▸ **Task statement**: Show all lines from the data that include the word "Chandler".
Start of Entries supplied
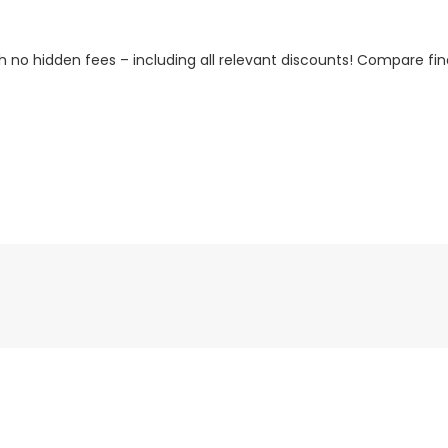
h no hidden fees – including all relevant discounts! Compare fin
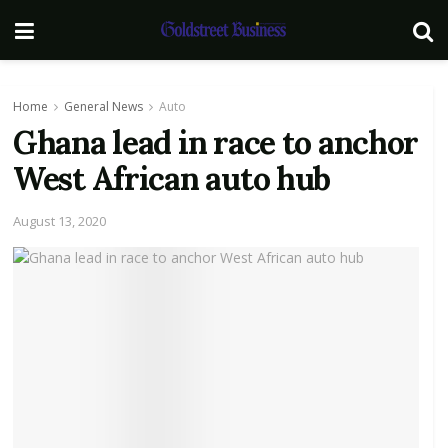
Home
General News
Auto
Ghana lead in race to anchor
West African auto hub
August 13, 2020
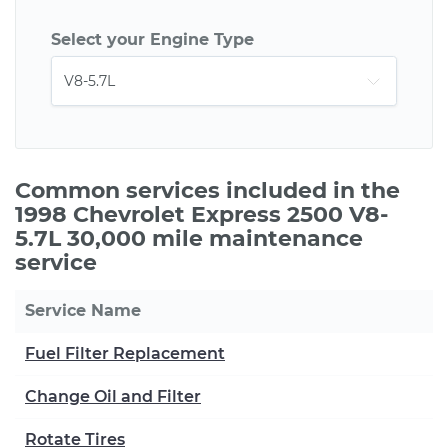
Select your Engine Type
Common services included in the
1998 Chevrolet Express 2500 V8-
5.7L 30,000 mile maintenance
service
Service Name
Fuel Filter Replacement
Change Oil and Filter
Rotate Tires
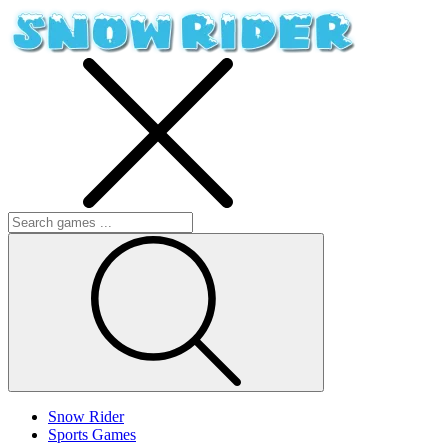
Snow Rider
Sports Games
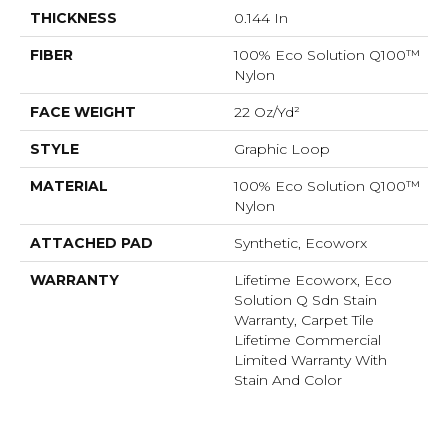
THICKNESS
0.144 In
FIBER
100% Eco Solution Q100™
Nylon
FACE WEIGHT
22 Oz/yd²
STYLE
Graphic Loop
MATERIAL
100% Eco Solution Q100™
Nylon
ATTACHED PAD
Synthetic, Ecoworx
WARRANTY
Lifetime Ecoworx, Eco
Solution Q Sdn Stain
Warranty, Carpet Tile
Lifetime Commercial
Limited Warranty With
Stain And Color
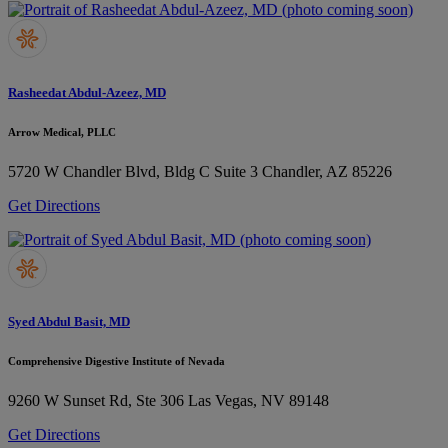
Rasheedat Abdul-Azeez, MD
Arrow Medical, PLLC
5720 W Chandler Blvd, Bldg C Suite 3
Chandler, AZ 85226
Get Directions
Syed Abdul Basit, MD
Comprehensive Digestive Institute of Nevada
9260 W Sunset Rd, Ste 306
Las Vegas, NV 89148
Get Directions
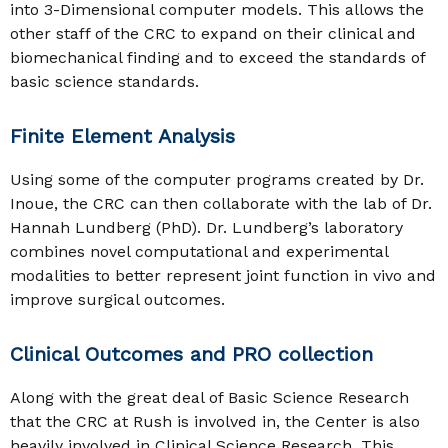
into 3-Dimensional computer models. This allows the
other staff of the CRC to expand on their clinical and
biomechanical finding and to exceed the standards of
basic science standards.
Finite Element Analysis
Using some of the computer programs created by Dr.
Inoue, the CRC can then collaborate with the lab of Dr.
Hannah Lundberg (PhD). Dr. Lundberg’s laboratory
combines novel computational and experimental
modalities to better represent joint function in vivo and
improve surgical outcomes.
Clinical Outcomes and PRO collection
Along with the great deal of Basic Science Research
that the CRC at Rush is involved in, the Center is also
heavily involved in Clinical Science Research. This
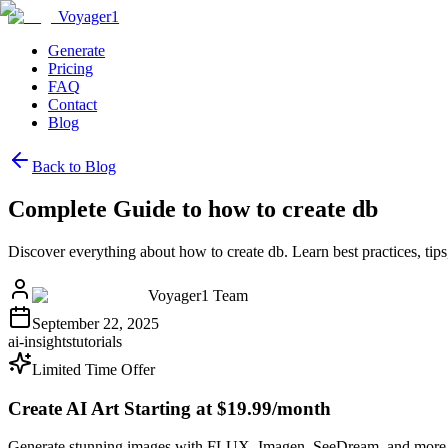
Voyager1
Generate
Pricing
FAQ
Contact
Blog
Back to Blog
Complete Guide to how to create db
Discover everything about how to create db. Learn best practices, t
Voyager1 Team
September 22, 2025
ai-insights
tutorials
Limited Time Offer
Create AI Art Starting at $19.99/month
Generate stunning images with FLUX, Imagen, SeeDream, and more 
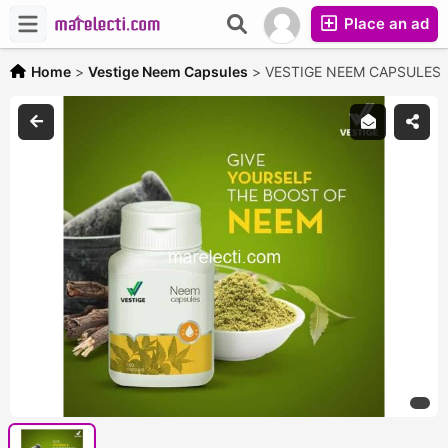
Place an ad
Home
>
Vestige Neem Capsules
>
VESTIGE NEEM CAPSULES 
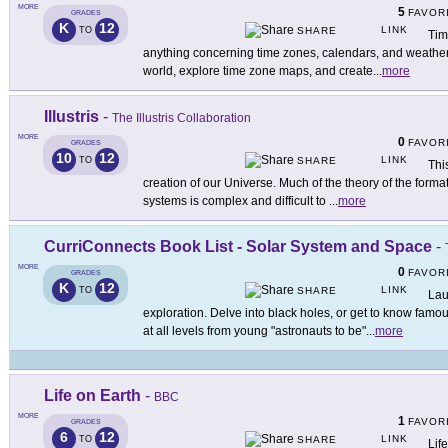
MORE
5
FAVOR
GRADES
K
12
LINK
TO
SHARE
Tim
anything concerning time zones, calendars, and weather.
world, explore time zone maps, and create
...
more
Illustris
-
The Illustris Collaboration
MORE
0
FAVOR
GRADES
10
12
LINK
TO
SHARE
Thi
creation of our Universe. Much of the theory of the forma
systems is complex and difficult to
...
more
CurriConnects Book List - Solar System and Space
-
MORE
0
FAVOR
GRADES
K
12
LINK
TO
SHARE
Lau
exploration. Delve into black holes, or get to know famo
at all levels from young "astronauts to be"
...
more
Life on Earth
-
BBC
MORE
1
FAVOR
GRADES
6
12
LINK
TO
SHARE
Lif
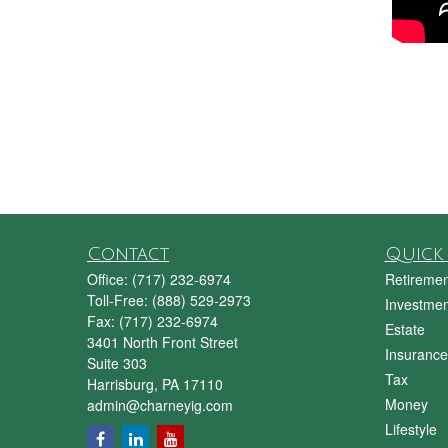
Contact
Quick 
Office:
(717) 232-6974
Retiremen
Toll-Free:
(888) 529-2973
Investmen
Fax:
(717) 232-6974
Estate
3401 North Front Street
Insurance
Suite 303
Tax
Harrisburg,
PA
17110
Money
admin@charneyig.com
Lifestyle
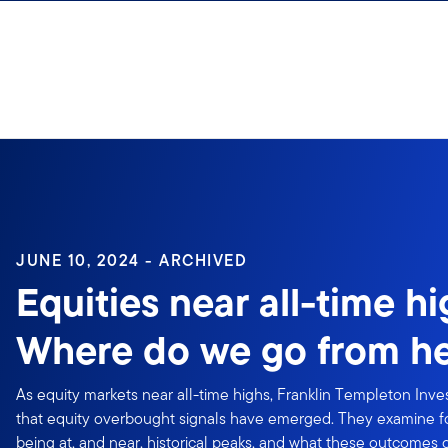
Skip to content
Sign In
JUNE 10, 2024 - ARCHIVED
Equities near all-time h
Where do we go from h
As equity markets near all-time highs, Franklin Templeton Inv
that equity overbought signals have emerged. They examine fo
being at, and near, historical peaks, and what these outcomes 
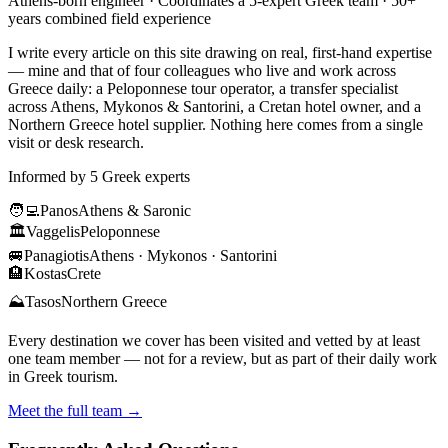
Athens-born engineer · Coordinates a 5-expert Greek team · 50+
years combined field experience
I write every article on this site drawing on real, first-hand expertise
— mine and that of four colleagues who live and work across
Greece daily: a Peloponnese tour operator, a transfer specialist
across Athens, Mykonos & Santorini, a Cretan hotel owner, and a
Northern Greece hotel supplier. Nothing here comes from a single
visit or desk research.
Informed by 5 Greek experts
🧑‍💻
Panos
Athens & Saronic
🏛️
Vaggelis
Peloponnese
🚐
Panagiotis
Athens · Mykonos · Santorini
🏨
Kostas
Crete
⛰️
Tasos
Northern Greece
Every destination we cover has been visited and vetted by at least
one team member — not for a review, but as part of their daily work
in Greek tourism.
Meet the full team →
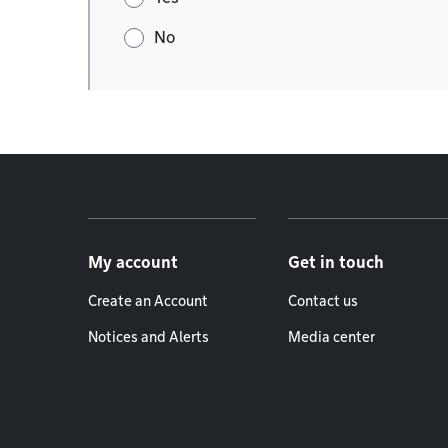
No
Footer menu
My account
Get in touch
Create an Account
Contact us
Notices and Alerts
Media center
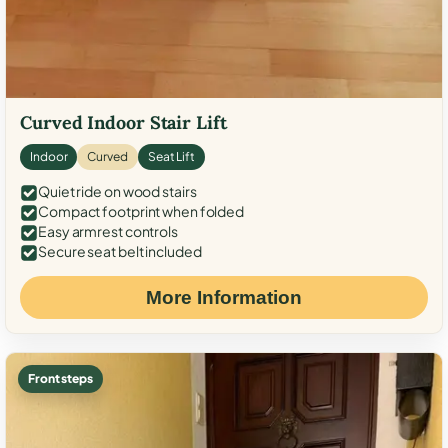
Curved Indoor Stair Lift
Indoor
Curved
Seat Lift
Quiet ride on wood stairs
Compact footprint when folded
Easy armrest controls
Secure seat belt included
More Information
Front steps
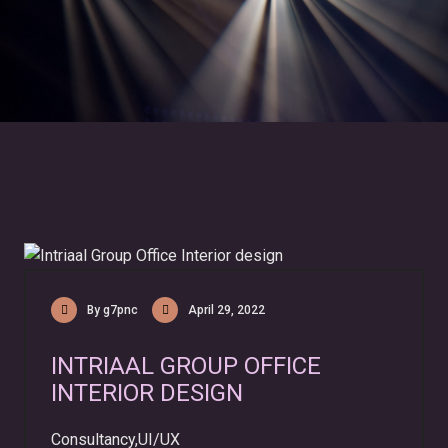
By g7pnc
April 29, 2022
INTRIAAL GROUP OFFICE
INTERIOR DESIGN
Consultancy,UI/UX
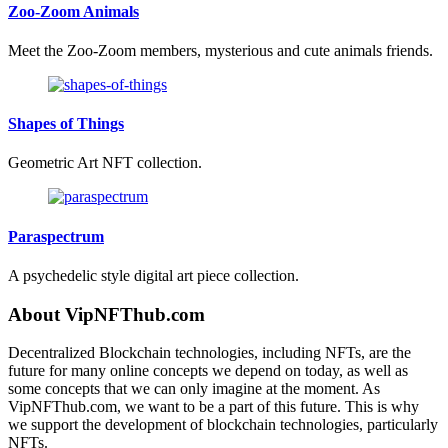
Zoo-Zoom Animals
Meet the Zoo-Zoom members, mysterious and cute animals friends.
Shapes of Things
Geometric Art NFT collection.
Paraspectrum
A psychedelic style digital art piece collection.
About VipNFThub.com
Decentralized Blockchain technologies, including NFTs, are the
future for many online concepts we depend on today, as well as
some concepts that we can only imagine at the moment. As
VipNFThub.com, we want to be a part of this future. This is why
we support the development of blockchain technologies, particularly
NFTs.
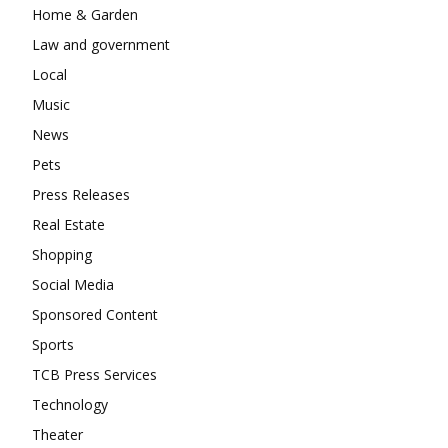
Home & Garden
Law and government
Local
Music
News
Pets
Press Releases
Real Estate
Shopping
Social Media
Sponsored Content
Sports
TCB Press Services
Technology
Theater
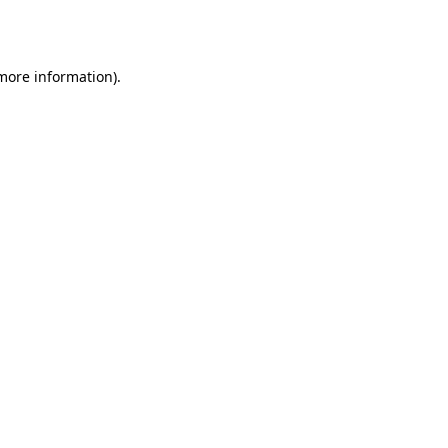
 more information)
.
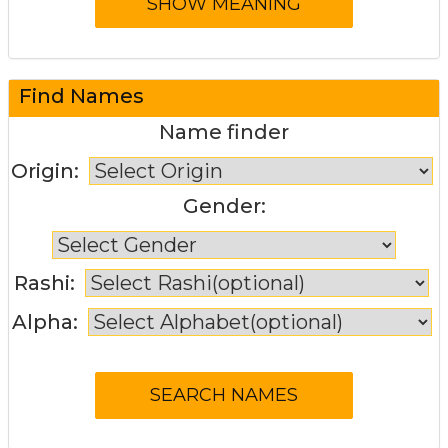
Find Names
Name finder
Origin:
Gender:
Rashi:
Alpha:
End of Entries supplied
▸ **Task result**:
5720 W Chandler Blvd, Bldg C Suite 3
Chandler, AZ 85226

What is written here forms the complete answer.